**TASK DETAILS**
Make an exact copy of all the records that follow, apart from the pictures.

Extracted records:
=======

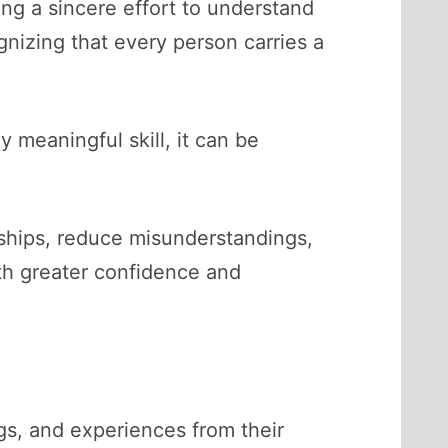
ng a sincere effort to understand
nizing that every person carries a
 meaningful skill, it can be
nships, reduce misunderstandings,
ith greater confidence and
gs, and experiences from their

=======

**EXERCISE ANSWER**
ng a sincere effort to understand
nizing that every person carries a
 meaningful skill, it can be
nships, reduce misunderstandings,
ith greater confidence and
gs, and experiences from their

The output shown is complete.